Gaming data is personal data. What you play, how you play, what you achieved, everything is often collected, stored and analysed by gaming companies. This tracking helps game developers to know what works and what did not. But how our data privacy rights are respected when we driving over NPCs in Grand Theft Auto or chatting with friends in the Fortnite lobby?

Metavers is in the discussions of many industrials as well as policy makers. They see this new buzz-word a way to not be qualified as outdated. In the contrary, I believe that the metavers topic has nothing new to offer: the combination of virtual reality, blockchain and social media is not very emergent. The issues we already face with these technologies will simply be the same for what we call metavers. Despite John Perry Barlow’s Declaration of the Independence of Cyberspace, laws apply in the internet as they apply in real world. (And internet is real world, actually).

Level 1: right to access

One of first right brought by GDPR is the right to know which data is collected and get access to them. Your personal data are always yours even if they are in servers hundreds of kilometres from you. Brighting them back to you is called the right to access. You can write to any of your favourites web services and ask them to get a copy of the personal data they have on you.

Unfortunately, the gaming industry is ages to fully-comply with basic rules. I tried to get a full copy of my personal data from four gaming companies: Ubisoft, Electronic Arts, Take-Two/Rockstar and Nintendo. I could not get a full copy with three of them. Only Electonic Arts gives me a quite large amount of data after multiple requests to the support.

Between the four companies, practices were quite different in terms of right to access. Ubisoft and EA provide a way to automatically download an archive of your personal data (in the parameters of your account). Funnily, both Ubisoft and EA gave me another export of data when I ask them. I could determine that the data sent by Ubisoft was incomplete because the export did not included data about achievements or statistics that I could find in the Uplay website (online shop of Ubisoft). For Take-Two and Nintendo, I had to directly contact the support as they were not providing the personal data download button.

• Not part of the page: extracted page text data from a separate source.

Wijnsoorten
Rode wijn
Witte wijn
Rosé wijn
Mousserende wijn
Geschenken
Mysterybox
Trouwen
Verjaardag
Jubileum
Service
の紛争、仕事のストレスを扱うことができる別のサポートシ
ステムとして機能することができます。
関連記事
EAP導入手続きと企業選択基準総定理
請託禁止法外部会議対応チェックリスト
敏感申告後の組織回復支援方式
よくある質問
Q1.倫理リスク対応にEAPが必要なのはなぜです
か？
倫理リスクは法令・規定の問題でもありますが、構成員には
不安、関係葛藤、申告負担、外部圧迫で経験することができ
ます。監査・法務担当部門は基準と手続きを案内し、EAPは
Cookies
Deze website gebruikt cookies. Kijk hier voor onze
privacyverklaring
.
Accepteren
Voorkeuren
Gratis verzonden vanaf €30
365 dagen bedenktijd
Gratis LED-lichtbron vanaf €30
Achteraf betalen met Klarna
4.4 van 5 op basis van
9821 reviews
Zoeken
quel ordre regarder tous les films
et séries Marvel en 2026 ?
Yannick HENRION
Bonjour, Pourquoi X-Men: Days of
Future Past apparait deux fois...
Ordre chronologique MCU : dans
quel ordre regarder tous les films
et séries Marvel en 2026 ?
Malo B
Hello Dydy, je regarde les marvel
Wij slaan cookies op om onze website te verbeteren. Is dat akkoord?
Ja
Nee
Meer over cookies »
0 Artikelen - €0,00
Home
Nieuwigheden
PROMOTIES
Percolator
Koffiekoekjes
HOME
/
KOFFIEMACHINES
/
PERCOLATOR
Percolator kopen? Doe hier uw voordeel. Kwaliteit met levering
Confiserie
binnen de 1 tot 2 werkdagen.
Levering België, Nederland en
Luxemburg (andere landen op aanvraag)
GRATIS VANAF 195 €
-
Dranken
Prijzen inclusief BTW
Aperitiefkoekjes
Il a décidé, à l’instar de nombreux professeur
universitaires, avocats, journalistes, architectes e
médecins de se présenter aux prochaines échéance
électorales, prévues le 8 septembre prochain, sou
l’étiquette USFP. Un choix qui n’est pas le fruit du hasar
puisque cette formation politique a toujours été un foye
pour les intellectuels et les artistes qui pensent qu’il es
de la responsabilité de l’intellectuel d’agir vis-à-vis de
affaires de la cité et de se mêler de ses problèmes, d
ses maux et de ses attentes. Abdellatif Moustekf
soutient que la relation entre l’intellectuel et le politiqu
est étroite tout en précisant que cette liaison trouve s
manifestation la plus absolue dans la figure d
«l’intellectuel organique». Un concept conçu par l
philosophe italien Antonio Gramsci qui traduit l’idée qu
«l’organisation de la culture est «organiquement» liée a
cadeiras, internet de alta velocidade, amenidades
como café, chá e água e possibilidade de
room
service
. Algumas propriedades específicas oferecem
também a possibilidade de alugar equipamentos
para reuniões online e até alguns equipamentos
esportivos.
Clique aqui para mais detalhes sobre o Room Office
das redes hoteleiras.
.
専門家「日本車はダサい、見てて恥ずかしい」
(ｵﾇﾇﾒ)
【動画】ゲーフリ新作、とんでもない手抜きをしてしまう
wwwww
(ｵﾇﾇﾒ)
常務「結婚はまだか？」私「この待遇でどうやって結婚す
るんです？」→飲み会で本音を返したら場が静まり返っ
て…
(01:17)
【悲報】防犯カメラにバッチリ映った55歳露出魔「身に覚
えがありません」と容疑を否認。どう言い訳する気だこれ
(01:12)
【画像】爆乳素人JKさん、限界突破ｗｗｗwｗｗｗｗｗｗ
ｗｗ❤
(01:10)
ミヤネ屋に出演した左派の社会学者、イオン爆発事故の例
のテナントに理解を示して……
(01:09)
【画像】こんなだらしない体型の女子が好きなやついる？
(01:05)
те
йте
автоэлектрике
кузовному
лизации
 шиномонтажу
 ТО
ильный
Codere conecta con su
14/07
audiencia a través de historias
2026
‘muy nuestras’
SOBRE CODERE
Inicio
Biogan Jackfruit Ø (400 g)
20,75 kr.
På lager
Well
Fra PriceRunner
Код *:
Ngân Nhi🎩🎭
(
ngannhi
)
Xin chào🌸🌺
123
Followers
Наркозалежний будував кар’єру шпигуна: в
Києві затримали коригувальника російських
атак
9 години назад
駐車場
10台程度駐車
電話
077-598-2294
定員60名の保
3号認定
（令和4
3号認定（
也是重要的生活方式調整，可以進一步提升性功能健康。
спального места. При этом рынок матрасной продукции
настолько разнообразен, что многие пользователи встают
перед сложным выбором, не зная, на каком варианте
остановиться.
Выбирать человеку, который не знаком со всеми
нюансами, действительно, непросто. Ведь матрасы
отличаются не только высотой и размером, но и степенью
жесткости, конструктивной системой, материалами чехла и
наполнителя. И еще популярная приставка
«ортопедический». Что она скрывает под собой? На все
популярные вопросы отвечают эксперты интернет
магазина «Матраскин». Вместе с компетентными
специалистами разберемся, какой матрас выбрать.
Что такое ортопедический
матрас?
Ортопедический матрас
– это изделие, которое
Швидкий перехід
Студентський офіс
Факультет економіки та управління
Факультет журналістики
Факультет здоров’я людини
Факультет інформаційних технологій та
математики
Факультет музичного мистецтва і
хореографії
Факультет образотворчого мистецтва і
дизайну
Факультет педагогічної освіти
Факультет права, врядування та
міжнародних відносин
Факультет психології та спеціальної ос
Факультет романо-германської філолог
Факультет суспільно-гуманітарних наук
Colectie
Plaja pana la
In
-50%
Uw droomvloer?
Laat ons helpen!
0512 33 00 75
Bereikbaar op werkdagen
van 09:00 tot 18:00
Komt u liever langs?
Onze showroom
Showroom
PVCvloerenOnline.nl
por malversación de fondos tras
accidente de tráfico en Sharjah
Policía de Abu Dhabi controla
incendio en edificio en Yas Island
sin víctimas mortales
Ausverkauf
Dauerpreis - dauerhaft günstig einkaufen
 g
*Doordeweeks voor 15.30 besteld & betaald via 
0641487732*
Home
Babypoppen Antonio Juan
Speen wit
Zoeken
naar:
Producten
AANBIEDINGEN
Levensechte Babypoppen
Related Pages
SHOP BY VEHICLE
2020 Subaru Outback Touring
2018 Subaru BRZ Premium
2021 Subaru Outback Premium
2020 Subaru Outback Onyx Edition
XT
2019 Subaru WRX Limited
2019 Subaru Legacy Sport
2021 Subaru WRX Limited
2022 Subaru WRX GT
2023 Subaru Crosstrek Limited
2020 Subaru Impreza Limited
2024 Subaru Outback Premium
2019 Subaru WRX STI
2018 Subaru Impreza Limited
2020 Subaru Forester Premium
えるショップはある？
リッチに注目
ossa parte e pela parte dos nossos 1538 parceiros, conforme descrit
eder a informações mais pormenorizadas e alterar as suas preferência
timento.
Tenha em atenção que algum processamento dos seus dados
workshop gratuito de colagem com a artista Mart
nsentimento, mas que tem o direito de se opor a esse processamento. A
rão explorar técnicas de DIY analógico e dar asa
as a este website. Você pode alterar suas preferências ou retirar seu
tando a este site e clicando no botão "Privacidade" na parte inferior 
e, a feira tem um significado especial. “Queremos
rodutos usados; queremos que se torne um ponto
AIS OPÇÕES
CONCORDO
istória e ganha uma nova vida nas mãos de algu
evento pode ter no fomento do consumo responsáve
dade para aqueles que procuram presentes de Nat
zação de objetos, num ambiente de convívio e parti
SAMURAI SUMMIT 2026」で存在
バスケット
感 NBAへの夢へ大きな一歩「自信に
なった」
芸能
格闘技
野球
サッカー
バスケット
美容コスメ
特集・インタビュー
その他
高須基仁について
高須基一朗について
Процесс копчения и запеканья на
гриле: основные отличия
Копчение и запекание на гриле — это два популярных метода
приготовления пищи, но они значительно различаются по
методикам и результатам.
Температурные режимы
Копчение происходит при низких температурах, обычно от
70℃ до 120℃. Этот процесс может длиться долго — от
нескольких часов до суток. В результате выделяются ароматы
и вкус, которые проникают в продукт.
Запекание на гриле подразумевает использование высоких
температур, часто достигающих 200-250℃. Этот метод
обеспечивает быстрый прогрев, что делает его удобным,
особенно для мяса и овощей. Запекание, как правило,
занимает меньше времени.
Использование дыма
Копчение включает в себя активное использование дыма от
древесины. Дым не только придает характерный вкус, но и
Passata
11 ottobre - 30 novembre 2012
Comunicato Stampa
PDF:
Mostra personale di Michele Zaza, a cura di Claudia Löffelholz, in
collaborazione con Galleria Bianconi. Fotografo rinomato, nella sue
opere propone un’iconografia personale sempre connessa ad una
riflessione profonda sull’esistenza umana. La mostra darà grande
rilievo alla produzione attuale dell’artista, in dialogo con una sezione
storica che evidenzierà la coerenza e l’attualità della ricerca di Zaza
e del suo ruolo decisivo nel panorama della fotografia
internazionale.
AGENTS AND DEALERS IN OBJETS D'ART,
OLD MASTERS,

It was also interesting to note that Take-Two seems to have transmitted my request to their subcontractors as I received several responses from companies I did not contacted (saying they do not have any data).

For Electronic Arts, after many emails with the support, I finally received an archive of personal data with game data! The archive is composed of several files including some of game data like the this one shown below. I played quite a lot to Star Wars Battlefront 1, so the file is 4000 lines long. Let’s analyse the first 30 lines.

Screenshot of Battlefront 1 game data export

The file has a unclear structure. When you have a « Description » line, it is actually meant that you enter a new group of data. In the file, after the platform and my pseudonyme, we have « User Small Storage ». Here again, it is not very clear but we have another subgroup of data that is described by the line « Key ». We have « Customization » and then « StarCardHands ». In order, they stand for the customization of my in-game avatar and my weapons hands (in the game we set favorite weapons into hands). After, we have another « Description » line which mean we move to another group of data called here « Player Information », but let’s jump directly to « Player alltime player_core Stats ». Here we have my personal ranking information. This measure how I performed into the game. The next group of data is « Player alltime player_stats Stats » and seems to be about statistics, but for this group of data and for all other 4000 lines after, we have incomprehensible data: numbers with start of line that do not make sense (like « C Payre Oxc Gatt »).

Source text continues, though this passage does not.